Update the IDP related configurations in the idp section.
Create a K8s Secret with retrieved clientId and clientSecret from Step 4 with name apk-idp-secret.
```
idp:
  issuer: ""
  jwksEndpoint: ""      
  usernameClaim: ""
  organizationClaim: ""
```
- organizationClaim - This should be the custom organization claim(orgId) which configured in Step 5.1.
- Update all other values based on the Endpoint details that you came across in Step 6.1.

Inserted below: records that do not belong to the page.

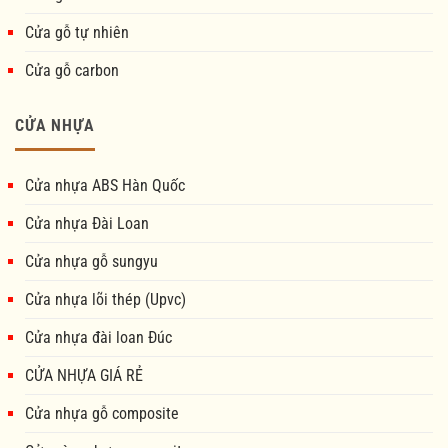
Cửa gỗ tự nhiên
Cửa gỗ carbon
CỬA NHỰA
Cửa nhựa ABS Hàn Quốc
Cửa nhựa Đài Loan
Cửa nhựa gỗ sungyu
Cửa nhựa lõi thép (Upvc)
Cửa nhựa đài loan Đúc
CỬA NHỰA GIÁ RẺ
Cửa nhựa gỗ composite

Step 6.1 - Install WSO2 APK¶

Format

helm install <helm-chart-name> .

Example

helm install apk-test .

Step 7 - Generate an Access Token¶

Open Postman and create a new request to generate the auth code token.
Navigate to the Authorization tab of the request.
Make sure that the token generation call has the same information that was entered in the Helm Chart in Step 6.
- Auth URL
- Access Token URL
- Client ID
- Client Secret
- Username
- Password
- CallBack Url
- Scopes - (rest API related scopes + openid)
Click Get New Access Token.
You will receive two tokens, namely the access token and ID token, when the token call is successful.
Copy the ID token that you see listed as the id_token.

Step 8 - Invoke the APIs¶

Use the JWT token that you received in the previous step to invoke the System APIs and other APIs.